Das Sortiment wird dieser Tage noch weiter ausgebaut.

Weiterhin wird die Produktpalette von SHIMANO ständig aufgestockt, angemeldete Boardies finden SHIMANO Produkte auch im Bonuspunkteshop. 

Also reinschauen lohnt sich: 

c ya


Holger


----------



## Thomas9904 (4. Mai 2004)

*AW: 20 % auf alle Einzelposen & Shimano*

Ich kenne die Posen gar nicht:-((
Kennt die jemand??
@ Holger: Schreib mal was dazu!


----------



## BT-Holger (4. Mai 2004)

*AW: 20 % auf alle Einzelposen & Shimano*

@ Thomas,

ich habe Peter Ruprecht und seine Posen vor Jahren auf einer Messe kennengelernt. Hab mir damals ein paar schwere Waggler und Knicklichtposen geholt, die immer noch bei mir im Einsatz sind.

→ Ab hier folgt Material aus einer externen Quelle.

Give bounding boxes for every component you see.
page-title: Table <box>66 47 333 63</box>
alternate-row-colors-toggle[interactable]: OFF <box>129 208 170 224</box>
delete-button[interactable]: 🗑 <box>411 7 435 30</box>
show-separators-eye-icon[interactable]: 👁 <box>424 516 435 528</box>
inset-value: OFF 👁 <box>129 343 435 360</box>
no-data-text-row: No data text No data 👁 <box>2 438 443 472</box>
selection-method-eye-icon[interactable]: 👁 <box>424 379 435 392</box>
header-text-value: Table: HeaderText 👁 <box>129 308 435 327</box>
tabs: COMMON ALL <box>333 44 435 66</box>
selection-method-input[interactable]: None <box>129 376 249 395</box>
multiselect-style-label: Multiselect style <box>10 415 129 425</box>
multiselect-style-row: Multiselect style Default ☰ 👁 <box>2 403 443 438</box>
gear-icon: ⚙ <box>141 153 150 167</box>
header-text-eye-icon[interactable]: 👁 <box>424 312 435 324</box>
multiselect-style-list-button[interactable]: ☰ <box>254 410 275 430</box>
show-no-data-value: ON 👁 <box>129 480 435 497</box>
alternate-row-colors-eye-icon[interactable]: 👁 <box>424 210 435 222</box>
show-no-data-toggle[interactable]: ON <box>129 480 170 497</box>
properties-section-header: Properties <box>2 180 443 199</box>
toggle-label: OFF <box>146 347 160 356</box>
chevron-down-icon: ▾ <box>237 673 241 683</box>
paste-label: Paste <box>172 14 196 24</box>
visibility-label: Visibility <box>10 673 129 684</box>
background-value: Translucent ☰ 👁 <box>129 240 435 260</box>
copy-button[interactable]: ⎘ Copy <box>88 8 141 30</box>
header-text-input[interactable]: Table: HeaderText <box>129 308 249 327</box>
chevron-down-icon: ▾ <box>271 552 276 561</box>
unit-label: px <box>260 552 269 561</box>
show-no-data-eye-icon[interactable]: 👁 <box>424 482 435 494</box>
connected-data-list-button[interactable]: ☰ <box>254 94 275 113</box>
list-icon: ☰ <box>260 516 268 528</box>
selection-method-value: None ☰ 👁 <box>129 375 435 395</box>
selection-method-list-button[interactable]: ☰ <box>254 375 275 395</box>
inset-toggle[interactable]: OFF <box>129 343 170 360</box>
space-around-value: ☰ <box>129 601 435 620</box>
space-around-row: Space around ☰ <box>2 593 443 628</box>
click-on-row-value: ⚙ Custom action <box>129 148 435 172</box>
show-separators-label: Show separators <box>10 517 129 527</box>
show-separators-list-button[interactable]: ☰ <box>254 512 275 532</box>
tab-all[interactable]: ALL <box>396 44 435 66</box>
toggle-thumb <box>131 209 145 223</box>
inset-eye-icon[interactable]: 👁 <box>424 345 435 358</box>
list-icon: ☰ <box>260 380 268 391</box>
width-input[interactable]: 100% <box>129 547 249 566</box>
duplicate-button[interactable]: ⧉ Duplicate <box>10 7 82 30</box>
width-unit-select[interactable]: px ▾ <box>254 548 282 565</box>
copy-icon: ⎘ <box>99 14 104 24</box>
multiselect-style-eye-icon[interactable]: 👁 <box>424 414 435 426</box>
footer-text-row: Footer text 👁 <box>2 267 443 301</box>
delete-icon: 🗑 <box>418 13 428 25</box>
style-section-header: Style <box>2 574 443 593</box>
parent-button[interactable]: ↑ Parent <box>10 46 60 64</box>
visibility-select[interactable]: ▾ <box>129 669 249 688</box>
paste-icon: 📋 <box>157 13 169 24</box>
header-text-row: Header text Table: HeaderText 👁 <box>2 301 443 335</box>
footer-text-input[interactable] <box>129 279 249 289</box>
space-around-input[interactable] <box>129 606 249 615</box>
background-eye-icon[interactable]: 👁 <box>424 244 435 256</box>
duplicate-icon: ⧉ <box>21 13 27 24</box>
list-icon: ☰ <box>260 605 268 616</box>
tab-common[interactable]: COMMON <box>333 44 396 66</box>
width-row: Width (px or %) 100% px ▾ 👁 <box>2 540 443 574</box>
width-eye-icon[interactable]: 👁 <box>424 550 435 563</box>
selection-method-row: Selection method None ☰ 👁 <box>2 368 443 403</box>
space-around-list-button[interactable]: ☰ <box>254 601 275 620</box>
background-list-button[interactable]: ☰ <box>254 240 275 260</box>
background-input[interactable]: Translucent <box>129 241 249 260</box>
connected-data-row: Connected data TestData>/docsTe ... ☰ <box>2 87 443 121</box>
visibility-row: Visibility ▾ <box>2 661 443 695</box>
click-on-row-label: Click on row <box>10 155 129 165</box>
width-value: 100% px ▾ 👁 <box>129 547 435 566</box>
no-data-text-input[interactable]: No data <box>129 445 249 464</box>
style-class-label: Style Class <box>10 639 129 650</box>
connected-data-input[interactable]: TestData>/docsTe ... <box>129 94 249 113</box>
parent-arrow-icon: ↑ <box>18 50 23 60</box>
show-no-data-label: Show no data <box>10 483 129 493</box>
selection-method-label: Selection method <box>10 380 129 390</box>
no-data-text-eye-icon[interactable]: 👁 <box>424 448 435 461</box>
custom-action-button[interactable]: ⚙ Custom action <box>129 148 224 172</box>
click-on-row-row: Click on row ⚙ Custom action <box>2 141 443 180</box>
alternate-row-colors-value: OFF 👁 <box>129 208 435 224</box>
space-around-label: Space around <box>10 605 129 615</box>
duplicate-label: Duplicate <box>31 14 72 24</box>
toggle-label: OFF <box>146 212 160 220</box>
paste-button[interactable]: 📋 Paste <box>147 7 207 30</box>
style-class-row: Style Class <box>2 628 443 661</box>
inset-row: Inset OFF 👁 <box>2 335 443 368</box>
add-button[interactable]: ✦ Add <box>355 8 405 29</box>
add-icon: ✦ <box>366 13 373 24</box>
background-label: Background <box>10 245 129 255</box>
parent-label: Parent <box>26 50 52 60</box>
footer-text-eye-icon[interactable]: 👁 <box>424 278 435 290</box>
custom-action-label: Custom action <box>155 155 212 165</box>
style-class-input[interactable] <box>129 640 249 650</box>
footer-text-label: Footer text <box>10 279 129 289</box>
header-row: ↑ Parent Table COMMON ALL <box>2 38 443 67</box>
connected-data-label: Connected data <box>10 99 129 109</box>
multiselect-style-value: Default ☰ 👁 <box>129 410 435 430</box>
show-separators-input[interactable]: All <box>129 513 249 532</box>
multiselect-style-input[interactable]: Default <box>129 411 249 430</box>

Sehr durchdachte Posen von hoher Qualität (flexible Antennen,genaue Gewichtsangaben, vernünftig fest eingepasste Ösen und Wirbel).
Meine Digi ist zur Zeit leider beim Doktor, deswegen habe ich mal einen "Wagglerantennenbiegehandscan" gemacht.

c ya

Holger


----------



## Thomas9904 (5. Mai 2004)

*AW: 20 % auf alle Einzelposen & Shimano*

Stabil scheinen die auf jeden Fall (zumindest antennenmässig) zu sein.


----------